China mengeksport hasil pertanian dan industri manufaktur sedangkan India mengutamakan eksport jasa jasa seperti program computer maupun pemrosesan data. Penduduk kedua Negara itu yang semakin makmur menuntut kwalitas makanan yang lebih baik termasuk hasil laut ataupun minyak goreng dari Imdonesia.

Sewaktu krisis keuangan global berlangsung 2008 – 2009, China dan India luput dari resesi karena mengintroduksi stimulus fiscal besar besaran untuk membangun infrastruktut, perumahan dan perkantoran. Pemerintah pemerintah daerah di China meminjam kredit bank untuk membangun sejumlah proyek jangka panjang dengan agunan tanah miliknya. Dewasa ini strategi seperti itu tidak dapat lagi di ulang karena ternyata banyak dari investasi tersebut tidak menyumbang pada peningkatan nilai tambah dan hanya menimbulkan pemborosan.
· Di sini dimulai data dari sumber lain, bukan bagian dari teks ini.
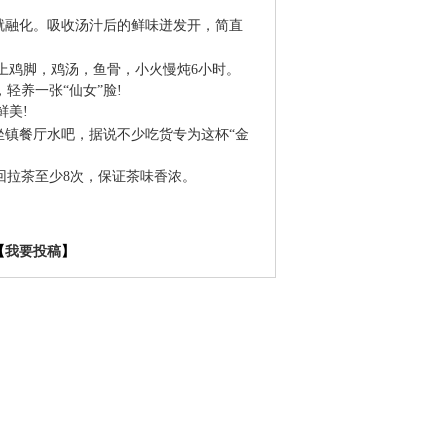
融化。吸收汤汁后的鲜味迸发开，简直
鸡脚，鸡汤，鱼骨，小火慢炖6小时。
养一张“仙女”脸!
美!
坐镇餐厅水吧，据说不少吃货专为这杯“金
拉茶至少8次，保证茶味香浓。
【
我要投稿
】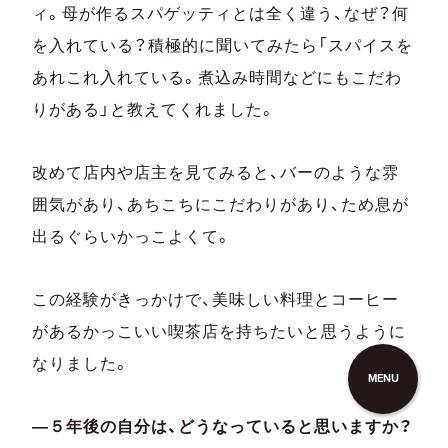
ィ。母が作るスパゲッティとは全く違う、なぜ？何
を入れている？積極的に聞いてみたら「スパイスを
あれこれ入れている。煮込み時間などにもこだわ
りがある」と教えてくれました。
改めて店内や店主を見てみると、バーのような雰
囲気があり、あちこちにこだわりがあり、ため息が
出るぐらいかっこよくて。
この経験がきっかけで、美味しい料理とコーヒー
があるかっこいい喫茶店を持ちたいと思うように
なりました。
MENU
―５年後の自分は、どうなっていると思いますか？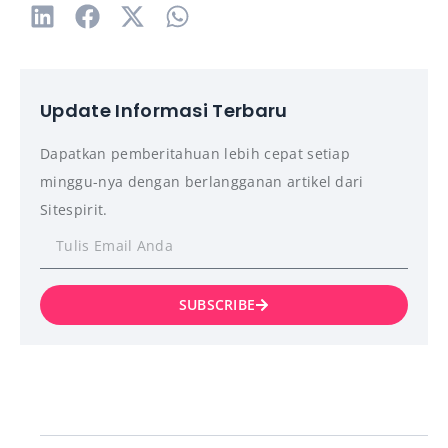
Update Informasi Terbaru
Dapatkan pemberitahuan lebih cepat setiap
minggu-nya dengan berlangganan artikel dari
Sitespirit.
SUBSCRIBE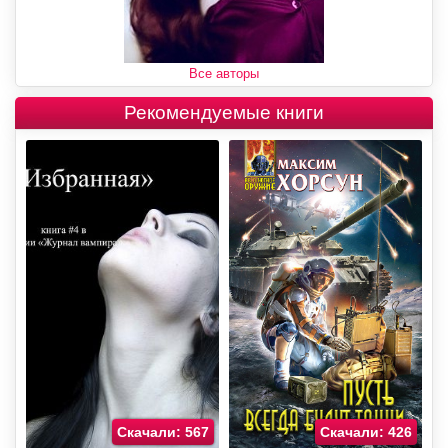
Все авторы
Рекомендуемые книги
Скачали: 567
Скачали: 426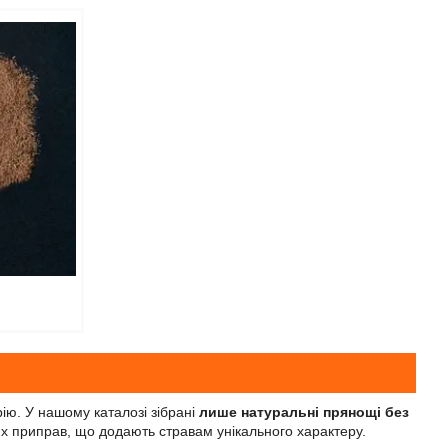
ію. У нашому каталозі зібрані
лише натуральні прянощі без
них приправ, що додають стравам унікального характеру.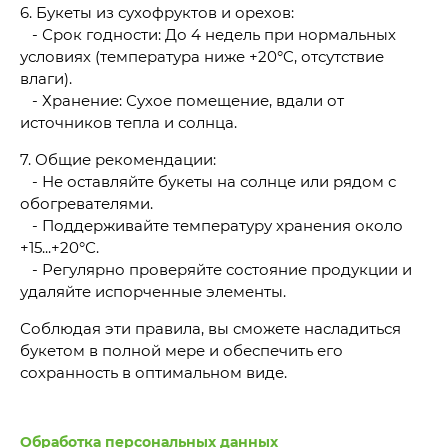
6. Букеты из сухофруктов и орехов:
- Срок годности: До 4 недель при нормальных
условиях (температура ниже +20°C, отсутствие
влаги).
- Хранение: Сухое помещение, вдали от
источников тепла и солнца.
7. Общие рекомендации:
- Не оставляйте букеты на солнце или рядом с
обогревателями.
- Поддерживайте температуру хранения около
+15...+20°С.
- Регулярно проверяйте состояние продукции и
удаляйте испорченные элементы.
Соблюдая эти правила, вы сможете насладиться
букетом в полной мере и обеспечить его
сохранность в оптимальном виде.
Обработка персональных данных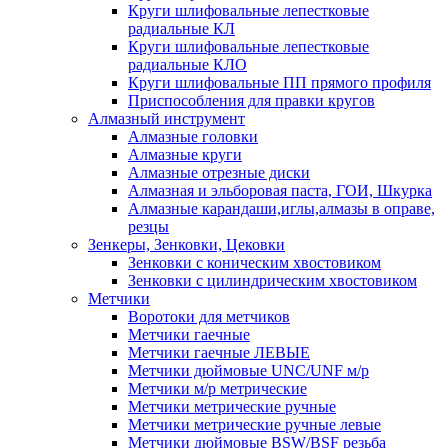
Круги шлифовальные лепестковые
радиальные КЛ
Круги шлифовальные лепестковые
радиальные КЛО
Круги шлифовальные ПП прямого профиля
Приспособления для правки кругов
Алмазный инструмент
Алмазные головки
Алмазные круги
Алмазные отрезные диски
Алмазная и эльборовая паста, ГОИ, Шкурка
Алмазные карандаши,иглы,алмазы в оправе,
резцы
Зенкеры, Зенковки, Цековки
Зенковки с коническим хвостовиком
Зенковки с цилиндрическим хвостовиком
Метчики
Воротоки для метчиков
Метчики гаечные
Метчики гаечные ЛЕВЫЕ
Метчики дюймовые UNC/UNF м/р
Метчики м/р метрические
Метчики метрические ручные
Метчики метрические ручные левые
Метчики дюймовые BSW/BSF резьба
Kelambatan pelunasan kreditnya telah menimbulkan krisis likwiditas dan meningkat rasio kredit bermasalah di bank bank China.

Orientasi Eksport

    Untuk meningkatkan kembali orientasi eksport, tingkat laju pertumbuhan ekonomi, dan penciptaan lapangan kerja, Indonesia perlu menerapkan strategi pembangunan yang berorientasi pada eksport. (eksport Ied strategy) atapun berorientasi keluar (out ward-looking strategy) dab mengolah sumber daya alam (resource based strategy). Melalui perubahan strategi pembangunan itu, Indobesia pub akan ikut bergabung dalam jaringan produksi global (global supply chains atau International production net works/IPN) yang telah berlangsung sejak 1980-an.

    IPN memanfaatkan spesialisasi vertical yang terjadi di pasar global. IPN membagi tahap produksi antar Negara dan setiap tahap produksi merupakan produksi suku cadang maupun komponen atau perakitan komponen untuk tahap produksi selanjutnya hingga menghasilkan barang jadi. Lihatlah barang elekteronik atau mobil merk apa saja, suku cadang dan komponennya adalah buatan sejumlah pabrik di sejumlah Negara dan kemudian di rakit menjadi barang jadi. Berbeda dengan pertambangan yang bersifat padat modal, Produksu suku cadang dan komponen barang barang industry manufaktur, beserta perakitannya, adalah bersifat padat karya dan tidak memerlukan keahlian tingkat tinggi. Dengan terciptanya lapangan kerja dikampung halaman sendiri, akan mengurangi eksport TKI ke mancanegara.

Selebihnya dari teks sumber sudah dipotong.